Sitzungssaal der Hüter des des Cron Ma, unter dem Pfrtlboing Pfrtlpmpf

»Alexius,« murmelte Esrat Ko beim Lesen des Berichts. »Er will also eine Unmenge Gold dort in den dreimal verfluchten Chaosmarken gefunden haben?«

Die Mitglieder des Cron Ma sahen hoch. Voina, prak­tisch schon in Reisekleidung um nach Tarcy aufzu­brechen, sah hoch. »Die Gegend ist ja nicht unbevölkert und in den letzten Jahrzehnten hat niemand dort etwas gefunden? Wenn ihr mich fragt, will dieser kleine Legi­onär nur sein Geschenk etwas aufwerten, um es dann zu verkaufen.«

Doch der Procurator winkte ab. »

Wir werden jemanden dorthin schicken müssen, um mehr zu erfahren.«


Sein Blick ging zu Tezkatl.

Huanaca, Chaos-Marken

Die Nachricht schien das geheime Führungs­gremium des Reichs des Feuers spät erreicht zu haben. Oder waren diese Mengen von Wesen (ja, es scheinen nicht nur Menschen dabei zu sein), die hier in Zelten, Bretterbuden, wind­schiefen Steinhäusern und natürlich der Burg ihr Lager aufgeschlagen hatten, tatsäch­lich so schnell zusammen­gekommen?

Tezkatls Aufmerksamkeit wandte sich wieder seiner Gesprächspartnerin zu, die er hier etwas abseits des Trubels gefunden hatte.

Die alte Frau schien mit dem Stein, auf dem sie scheinbar schon seit den Zeiten des Ersten Adlers gehockt hatte, verwachsen zu sein. Das hinderte sie nicht daran, herzhaft zu lachen. »

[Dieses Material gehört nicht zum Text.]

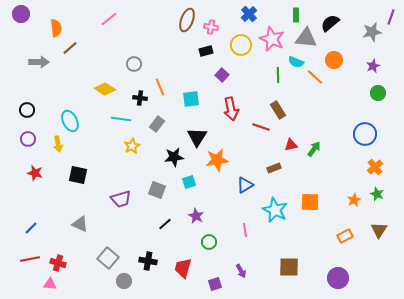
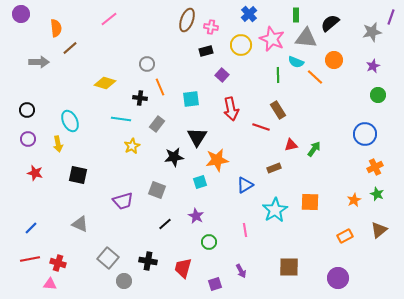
gray circle at (134, 64): moved 13 px right
yellow diamond at (105, 89): moved 6 px up; rotated 15 degrees counterclockwise
green circle at (378, 93): moved 2 px down
orange cross at (375, 167): rotated 14 degrees clockwise
cyan square at (189, 182): moved 11 px right
purple trapezoid at (121, 199): moved 2 px right, 2 px down
cyan star at (275, 210): rotated 15 degrees clockwise
brown triangle at (379, 230): rotated 18 degrees clockwise
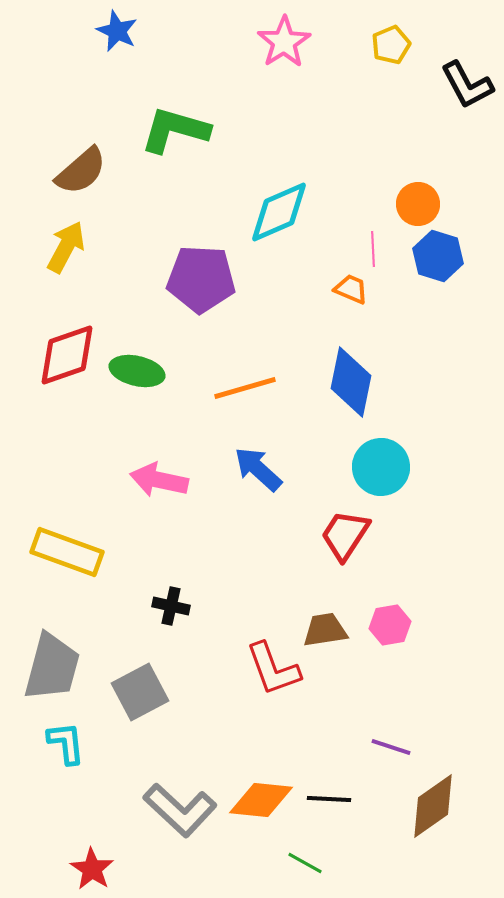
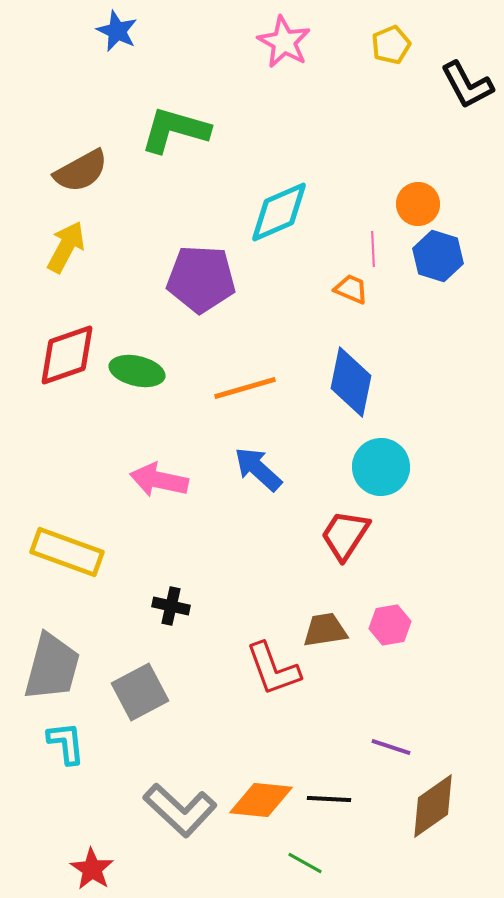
pink star: rotated 10 degrees counterclockwise
brown semicircle: rotated 12 degrees clockwise
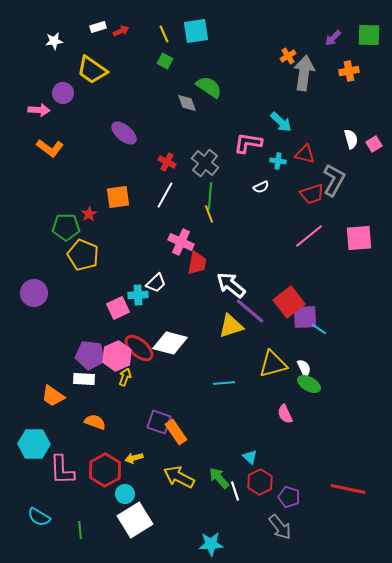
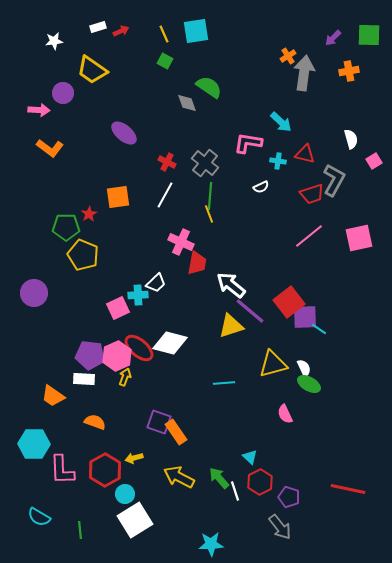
pink square at (374, 144): moved 17 px down
pink square at (359, 238): rotated 8 degrees counterclockwise
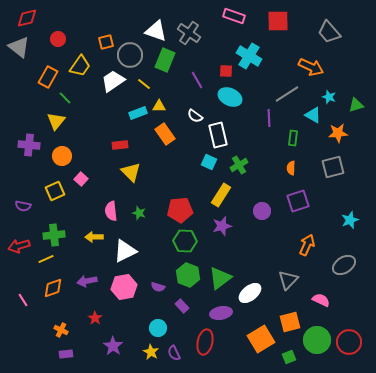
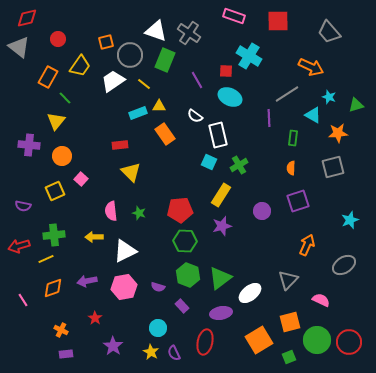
orange square at (261, 339): moved 2 px left, 1 px down
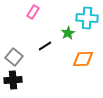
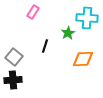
black line: rotated 40 degrees counterclockwise
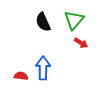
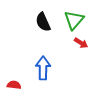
red semicircle: moved 7 px left, 9 px down
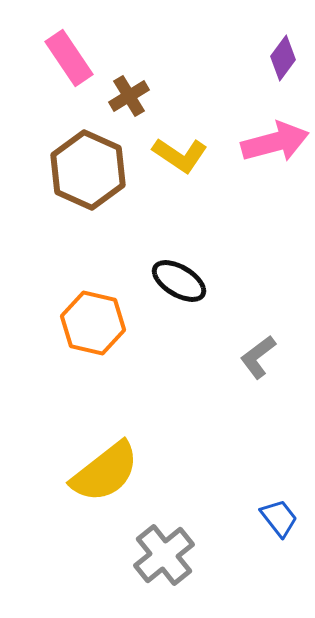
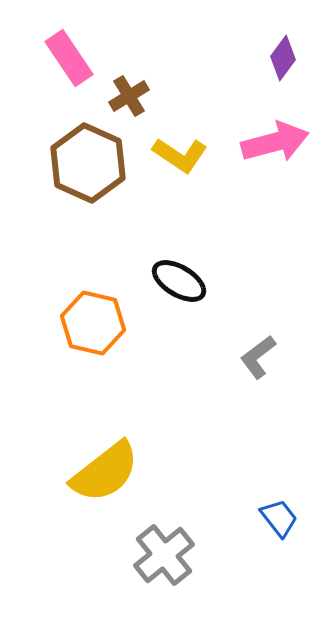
brown hexagon: moved 7 px up
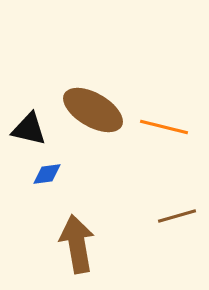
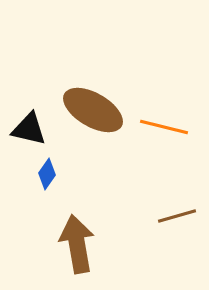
blue diamond: rotated 48 degrees counterclockwise
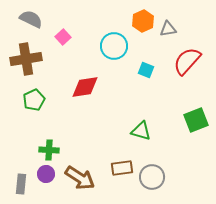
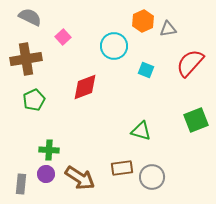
gray semicircle: moved 1 px left, 2 px up
red semicircle: moved 3 px right, 2 px down
red diamond: rotated 12 degrees counterclockwise
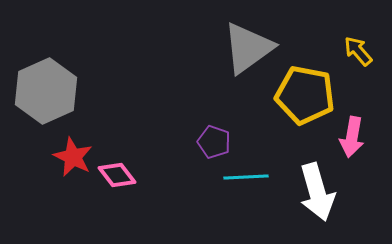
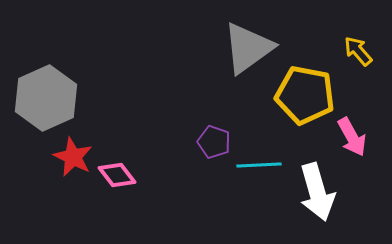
gray hexagon: moved 7 px down
pink arrow: rotated 39 degrees counterclockwise
cyan line: moved 13 px right, 12 px up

Fremder Hua, du willst wissen, warum niemand diesen fremden Mann angreift? Warum er hier Gold findet, was niemand vorher aus dem Boden geholt hat?«

Ihre Stimme wurde krächzend. »Das werde ich dir sagen. Weil niemand diese Gegend jemals beherrscht hat, man gestattete ihnen eine kurze Zeit, dann verloren sie wieder die Gegend, manchmal nicht einmal einen Mond lang waren sie hier. Du glaubst, dass diese Festung dort einmal albyonisch gewesen sei? Nein, mein Freund, sie stand hier schon als Möllbarth in Huanaca herrschte und damit meine ich die Zeit, als die Dunkelheit noch nicht über diese Welt gekommen war. Wer diesen Ort beherrschen will, muss die Götter hinter sich haben. Wenn jemand sie beherrscht, dann kann es nur der Adler von Huascar sein.«

Plötzlich klang ihre Stimme gar nicht krächzend oder erschreckend. Was steckte hinter dieser Frau?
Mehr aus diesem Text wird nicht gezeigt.